Extracted page text data
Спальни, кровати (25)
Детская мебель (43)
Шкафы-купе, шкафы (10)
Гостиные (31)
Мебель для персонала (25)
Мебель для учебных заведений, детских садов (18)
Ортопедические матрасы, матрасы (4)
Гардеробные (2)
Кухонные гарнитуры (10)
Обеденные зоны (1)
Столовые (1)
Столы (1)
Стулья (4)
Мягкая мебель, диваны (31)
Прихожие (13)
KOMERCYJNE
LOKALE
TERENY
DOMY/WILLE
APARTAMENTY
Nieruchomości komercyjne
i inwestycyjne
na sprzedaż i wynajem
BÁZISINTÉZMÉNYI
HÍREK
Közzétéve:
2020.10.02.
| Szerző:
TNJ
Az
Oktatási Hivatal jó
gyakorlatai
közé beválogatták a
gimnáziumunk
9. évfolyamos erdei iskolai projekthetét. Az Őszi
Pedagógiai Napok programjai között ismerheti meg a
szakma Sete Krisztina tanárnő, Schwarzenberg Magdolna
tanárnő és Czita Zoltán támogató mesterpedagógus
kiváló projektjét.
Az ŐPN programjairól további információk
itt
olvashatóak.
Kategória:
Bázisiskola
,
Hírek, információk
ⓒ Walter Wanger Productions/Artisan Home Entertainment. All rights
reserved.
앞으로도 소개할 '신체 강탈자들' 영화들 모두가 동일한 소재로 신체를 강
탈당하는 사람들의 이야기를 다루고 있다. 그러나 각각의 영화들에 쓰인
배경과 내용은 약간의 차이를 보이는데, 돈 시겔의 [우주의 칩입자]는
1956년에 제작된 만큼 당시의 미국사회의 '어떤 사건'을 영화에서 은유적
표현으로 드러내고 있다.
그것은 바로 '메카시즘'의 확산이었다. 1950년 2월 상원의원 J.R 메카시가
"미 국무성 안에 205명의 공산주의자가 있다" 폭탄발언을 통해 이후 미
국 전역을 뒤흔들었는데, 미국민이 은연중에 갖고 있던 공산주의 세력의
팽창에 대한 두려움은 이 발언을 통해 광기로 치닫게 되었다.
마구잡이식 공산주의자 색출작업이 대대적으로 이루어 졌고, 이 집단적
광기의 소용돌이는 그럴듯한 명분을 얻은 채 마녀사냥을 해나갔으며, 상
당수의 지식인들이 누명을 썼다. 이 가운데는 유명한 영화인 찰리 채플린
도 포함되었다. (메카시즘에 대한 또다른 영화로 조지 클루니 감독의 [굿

### WHAT YOU SHOULD DO
All lines above containing the string "információk" are to be collected.

### WRITTEN ANSWER
Az ŐPN programjairól további információk
Hírek, információk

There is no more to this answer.